A 1ª Turma do Superior Tribunal de Justiça (STJ) proibiu as empresas de telefonia de exigir comprovantes de crédito dos consumidores para habilitar serviços de celular pós-pago. Também decidiu que as operadoras não podem fazer consulta prévia a cadastros de inadimplência, como SPC e Serasa, como justificativa para negar as linhas.
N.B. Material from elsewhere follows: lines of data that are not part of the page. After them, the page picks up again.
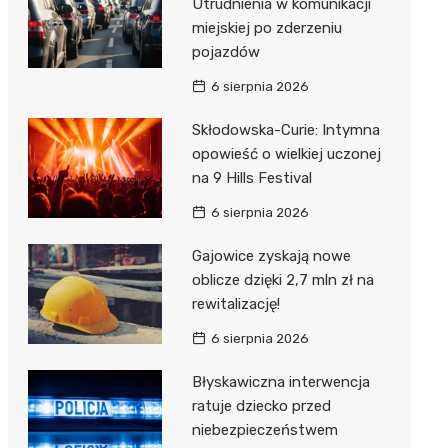
Utrudnienia w komunikacji
miejskiej po zderzeniu
pojazdów
6 sierpnia 2026
Skłodowska-Curie: Intymna
opowieść o wielkiej uczonej
na 9 Hills Festival
6 sierpnia 2026
Gajowice zyskają nowe
oblicze dzięki 2,7 mln zł na
rewitalizację!
6 sierpnia 2026
Błyskawiczna interwencja
ratuje dziecko przed
niebezpieczeństwem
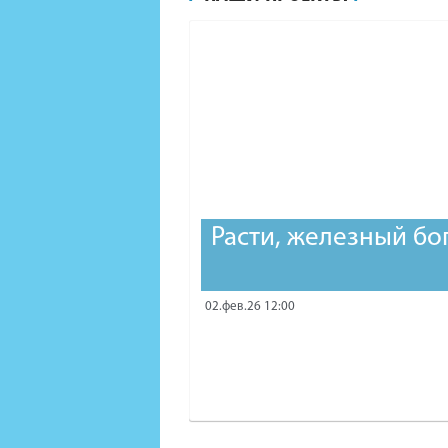
Расти, железный бо
02.фев.26 12:00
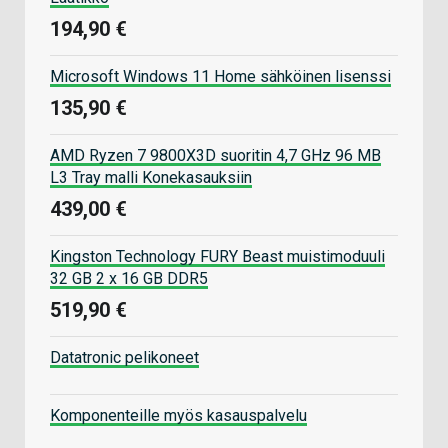
194,90 €
Microsoft Windows 11 Home sähköinen lisenssi
135,90 €
AMD Ryzen 7 9800X3D suoritin 4,7 GHz 96 MB
L3 Tray malli Konekasauksiin
439,00 €
Kingston Technology FURY Beast muistimoduuli
32 GB 2 x 16 GB DDR5
519,90 €
Datatronic pelikoneet
Komponenteille myös kasauspalvelu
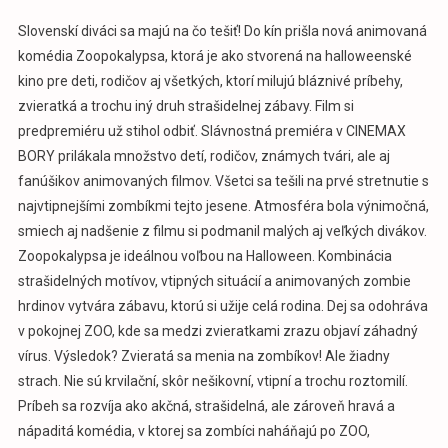
Slovenskí diváci sa majú na čo tešiť! Do kín prišla nová animovaná
komédia Zoopokalypsa, ktorá je ako stvorená na halloweenské
kino pre deti, rodičov aj všetkých, ktorí milujú bláznivé príbehy,
zvieratká a trochu iný druh strašidelnej zábavy. Film si
predpremiéru už stihol odbiť. Slávnostná premiéra v CINEMAX
BORY prilákala množstvo detí, rodičov, známych tvári, ale aj
fanúšikov animovaných filmov. Všetci sa tešili na prvé stretnutie s
najvtipnejšími zombíkmi tejto jesene. Atmosféra bola výnimočná,
smiech aj nadšenie z filmu si podmanil malých aj veľkých divákov.
Zoopokalypsa je ideálnou voľbou na Halloween. Kombinácia
strašidelných motívov, vtipných situácií a animovaných zombie
hrdinov vytvára zábavu, ktorú si užije celá rodina. Dej sa odohráva
v pokojnej ZOO, kde sa medzi zvieratkami zrazu objaví záhadný
vírus. Výsledok? Zvieratá sa menia na zombíkov! Ale žiadny
strach. Nie sú krvilační, skôr nešikovní, vtipní a trochu roztomilí.
Príbeh sa rozvíja ako akčná, strašidelná, ale zároveň hravá a
nápaditá komédia, v ktorej sa zombíci naháňajú po ZOO,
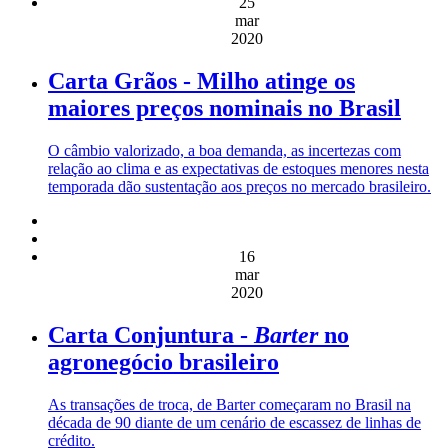
25
mar
2020
Carta Grãos - Milho atinge os
maiores preços nominais no Brasil
O câmbio valorizado, a boa demanda, as incertezas com
relação ao clima e as expectativas de estoques menores nesta
temporada dão sustentação aos preços no mercado brasileiro.
16
mar
2020
Carta Conjuntura -
Barter
no
agronegócio brasileiro
As transações de troca, de Barter começaram no Brasil na
década de 90 diante de um cenário de escassez de linhas de
crédito.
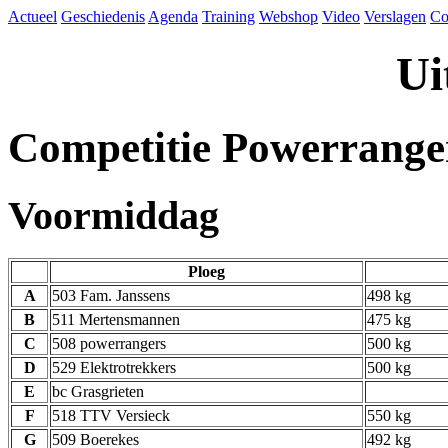
Actueel
Geschiedenis
Agenda
Training
Webshop
Video
Verslagen
Co
Ui
Competitie Powerrange
Voormiddag
Ploeg
A
503 Fam. Janssens
498 kg
B
511 Mertensmannen
475 kg
C
508 powerrangers
500 kg
D
529 Elektrotrekkers
500 kg
E
bc Grasgrieten
F
518 TTV Versieck
550 kg
G
509 Boerekes
492 kg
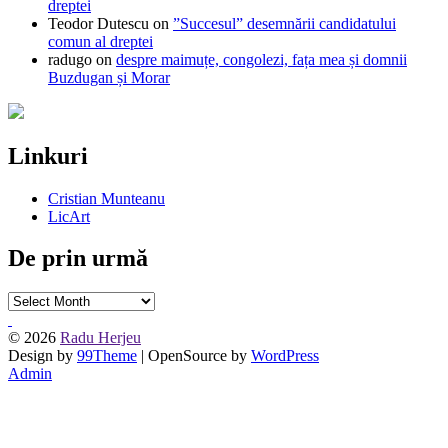
dreptei
Teodor Dutescu
on
”Succesul” desemnării candidatului
comun al dreptei
radugo
on
despre maimuțe, congolezi, fața mea și domnii
Buzdugan și Morar
Linkuri
Cristian Munteanu
LicArt
De prin urmă
De
prin
urmă
© 2026
Radu Herjeu
Design by
99Theme
| OpenSource by
WordPress
Admin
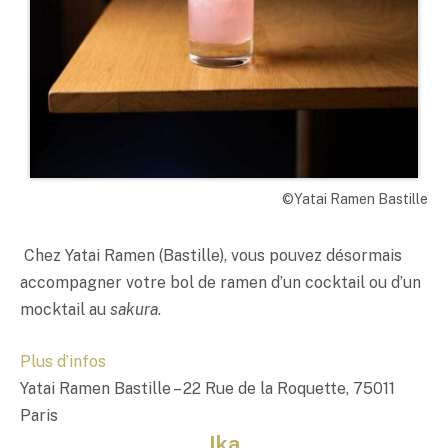
©Yatai Ramen Bastille
Chez Yatai Ramen (Bastille), vous pouvez désormais
accompagner votre bol de ramen d’un cocktail ou d’un
mocktail au
sakura
.
Plus d’infos
Yatai Ramen Bastille – 22 Rue de la Roquette, 75011
Paris
Ika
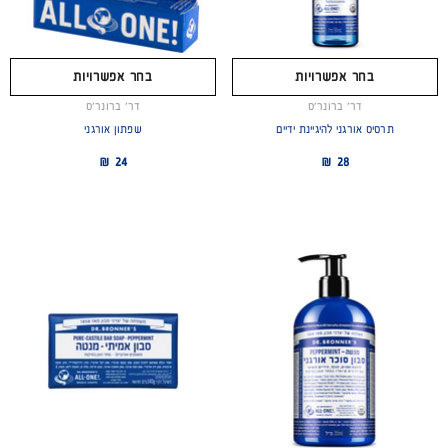
בחר אפשרויות
בחר אפשרויות
מוכר
מוכר
דר׳ ברונר׳ס
דר׳ ברונר׳ס
תרסיס אורגני להיגיינת ידיים
שפתון אורגני
24 ₪
28 ₪
רויות
נר׳ס
 אורגני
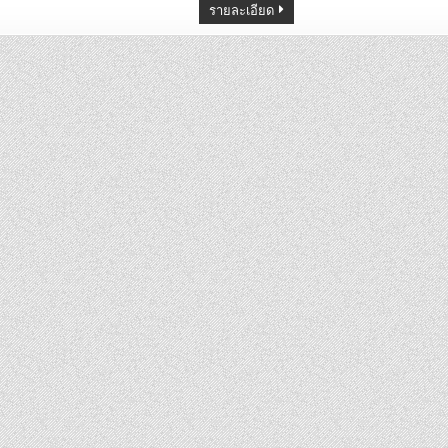
รายละเอียด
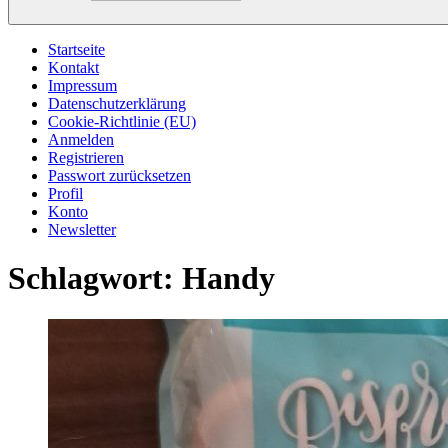
Startseite
Kontakt
Impressum
Datenschutzerklärung
Cookie-Richtlinie (EU)
Anmelden
Registrieren
Passwort zurücksetzen
Profil
Konto
Newsletter
Schlagwort:
Handy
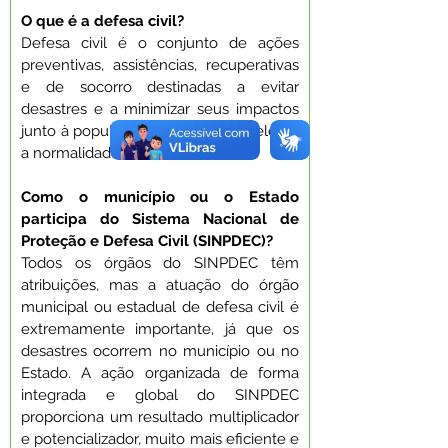
O que é a defesa civil?
Defesa civil é o conjunto de ações 
preventivas, assistências, recuperativas 
e de socorro destinadas a evitar 
desastres e a minimizar seus impactos 
junto à população a fim de restabelecer 
a normalidade social.
Como o município ou o Estado 
participa do Sistema Nacional de 
Proteção e Defesa Civil (SINPDEC)?
Todos os órgãos do SINPDEC têm 
atribuições, mas a atuação do órgão 
municipal ou estadual de defesa civil é 
extremamente importante, já que os 
desastres ocorrem no município ou no 
Estado. A ação organizada de forma 
integrada e global do SINPDEC 
proporciona um resultado multiplicador 
e potencializador, muito mais eficiente e 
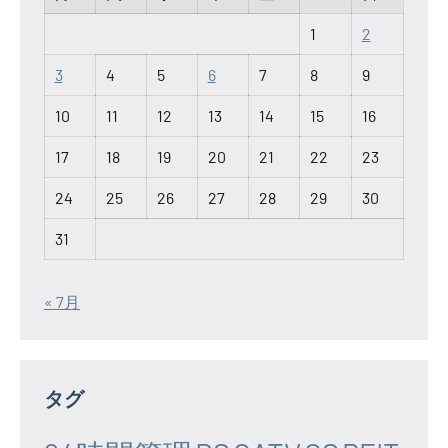
1
2
3
4
5
6
7
8
9
10
11
12
13
14
15
16
17
18
19
20
21
22
23
24
25
26
27
28
29
30
31
« 7月
タグ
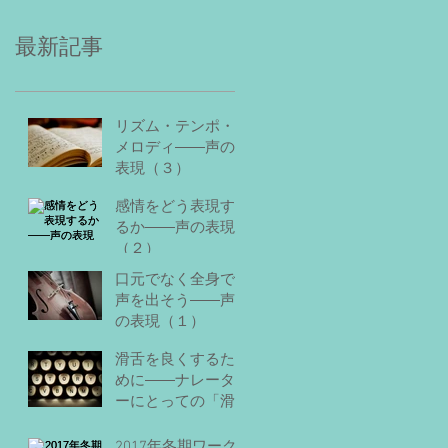
最新記事
リズム・テンポ・
メロディ――声の
表現（３）
感情をどう表現す
るか――声の表現
（２）
口元でなく全身で
声を出そう――声
の表現（１）
滑舌を良くするた
めに――ナレータ
ーにとっての「滑
舌」とは？
2017年冬期ワーク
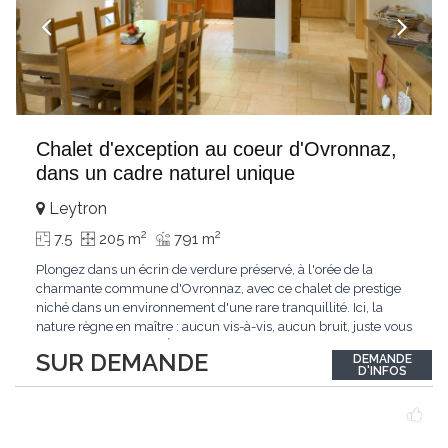
Chalet d'exception au coeur d'Ovronnaz,
dans un cadre naturel unique
Leytron
2
2
7.5
205 m
791 m
Plongez dans un écrin de verdure préservé, à l'orée de la
charmante commune d'Ovronnaz, avec ce chalet de prestige
niché dans un environnement d'une rare tranquillité. Ici, la
nature règne en maître : aucun vis-à-vis, aucun bruit, juste vous
et l'immensité alpine.Édifié en 2010, ce bien unique se distingue
SUR DEMANDE
DEMANDE
par ses finitions de très haut standing et ses matériaux nobles.
D'INFOS
Le bois de mélèze
...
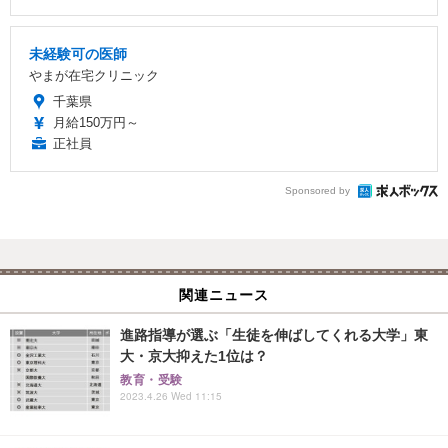
未経験可の医師
やまが在宅クリニック
千葉県
月給150万円～
正社員
Sponsored by
関連ニュース
進路指導が選ぶ「生徒を伸ばしてくれる大学」東
大・京大抑えた1位は？
教育・受験
2023.4.26 Wed 11:15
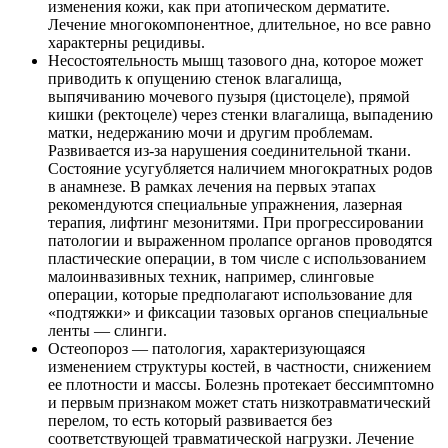
изменения кожи, как при атопическом дерматите.
Лечение многокомпонентное, длительное, но все равно
характерны рецидивы.
Несостоятельность мышц тазового дна, которое может
приводить к опущению стенок влагалища,
выпячиванию мочевого пузыря (цистоцеле), прямой
кишки (ректоцеле) через стенки влагалища, выпадению
матки, недержанию мочи и другим проблемам.
Развивается из-за нарушения соединительной ткани.
Состояние усугубляется наличием многократных родов
в анамнезе. В рамках лечения на первых этапах
рекомендуются специальные упражнения, лазерная
терапия, лифтинг мезонитями. При прогрессировании
патологии и выраженном пролапсе органов проводятся
пластические операции, в том числе с использованием
малоинвазивных техник, например, слинговые
операции, которые предполагают использование для
«подтяжки» и фиксации тазовых органов специальные
ленты — слинги.
Остеопороз — патология, характеризующаяся
изменением структуры костей, в частности, снижением
ее плотности и массы. Болезнь протекает бессимптомно
и первым признаком может стать низкотравматический
перелом, то есть который развивается без
соответствующей травматической нагрузки. Лечение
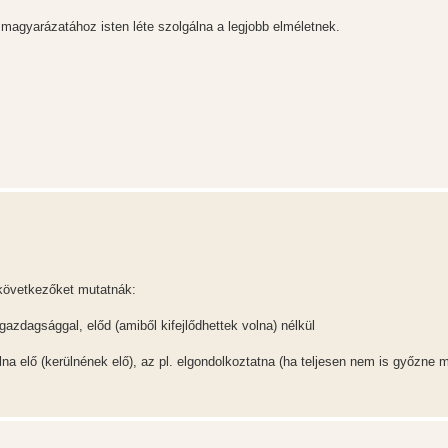
 magyarázatához isten léte szolgálna a legjobb elméletnek.
 következőket mutatnák:
jgazdagsággal, előd (amiből kifejlődhettek volna) nélkül
a elő (kerülnének elő), az pl. elgondolkoztatna (ha teljesen nem is győzne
Segundo o tribunal, o único motivo plausível para recusar o serviço seria a existência de dívidas com a própria concessionária.
O entendimento foi firmado no julgamento de um recurso da Claro e da TIM Nordeste, processadas pelo Ministério Público Federal (MPF) em Pernambuco por condicionar a habilitação do serviço pós-pago à apresentação, pelo consumidor, de comprovantes de crédito, como valores depositados em conta corrente, poupança ou limite do cartão de crédito.
Além da discussão de mérito, um aspecto chamou a atenção: a decisão condena a Agência Nacional de Telecomunicações (Anatel) a pagar uma indenização por sua "omissão" em fiscalizar as operadoras, e exige um acompanhamento do problema. O valor da indenização, a ser definido em primeira instância, será revertido ao Fundo de Defesa dos Direitos Difusos, coordenado pelo Ministério da Justiça. O objetivo do fundo é reparar danos ao consumidor, ao meio ambiente e a bens de valor histórico ou artístico. Ainda cabe recurso da decisão.
O MPF em Pernambuco, autor da ação, argumentou que a Claro e a TIM Nordeste agiram de forma abusiva. Segundo os procuradores, a telefonia móvel é um serviço público, e recusá-lo a um grupo de consumidores seria uma forma de discriminação.
As telefônicas argumentaram que a exigência de comprovante de crédito seria autorizada pela Resolução nº 316 da Anatel, de 2002 - segundo a qual consumidores inadimplentes, inclusive perante terceiros, têm que ser obrigatoriamente atendidos, "no mínimo mediante planos alternativos de serviço". As concessionárias ressaltaram que o serviço pré-pago seria esse plano alternativo. Alegaram ainda que a habilitação indiscriminada das linhas resultaria no aumento das tarifas, pois as perdas com a inadimplência teriam que ser repassadas aos usuários que pagam sua contas em dia.
Outro argumento das concessionárias foi o de que a telefonia celular não seria um serviço público essencial, sujeito à universalização - mas sim regulamentado pelo direito privado, o que possibilitaria a exigência de comprovação de capacidade financeira.
O STJ deu razão ao MPF, negando o recurso das operadoras. Com isso, foi mantida a decisão do Tribunal Regional Federal da (TRF) 5ª Região, que condenou tanto as empresas quanto a Anatel. Segundo o TRF, "a conduta da Anatel esteve muito aquém do esperado, revelando-se apática no seu dever de fiscalizar e omissa no de punir as infrações cometidas pelas concessionárias".
Ao analisar a tese das operadoras, o STJ afirmou que é preciso balancear os princípios da livre iniciativa e da intervenção estatal mínima, invocados pela defesa, com outras regras fundamentais - como o respeito ao usuário e a função social do serviço de telefonia. O relator do caso, ministro Teori Albino Zavascki, mencionou o direito do usuário "de não ser discriminado quanto às condições de acesso e fruição do serviço", e o dever da prestadora de "possibilitar o acesso de qualquer pessoa ou instituição de interesse público a serviço de telecomunicações, independentemente de sua localização e condição socioeconômica".
Procuradas pelo Valor, a Anatel e a Claro afirmaram que não comentam processos judiciais em andamento. A Tim Nordeste afirmou que suas lojas cumprem o Código de Defesa do Consumidor e os regulamentos da Anatel, e que "procura treinar seus vendedores para que possam indicar planos e serviços adequados aos diversos perfis de consumo".
Advogados consultados pelo Valor afirmam que a decisão inova ao condenar a Anatel a fiscalizar as operadoras e a pagar indenização por omissão. "As empresas de telecomunicação são as que apresentam maior número de reclamações no Procon", diz Flávia Lefèvre, advogada da Proteste, uma associação de defesa do consumidor em São Paulo. "Se o Poder Judiciário começar a penalizar a Anatel, quem sabe não começamos a ter pressão para que a agência se posicione um pouco mais em favor do consumidor?"
Para o advogado Bruno Barata, do escritório Bichara, Barata, Costa & Rocha Advogados, a condenação das operadoras está de acordo com a orientação geral de não se permitir a imposição, aos consumidores, de exigências abusivas.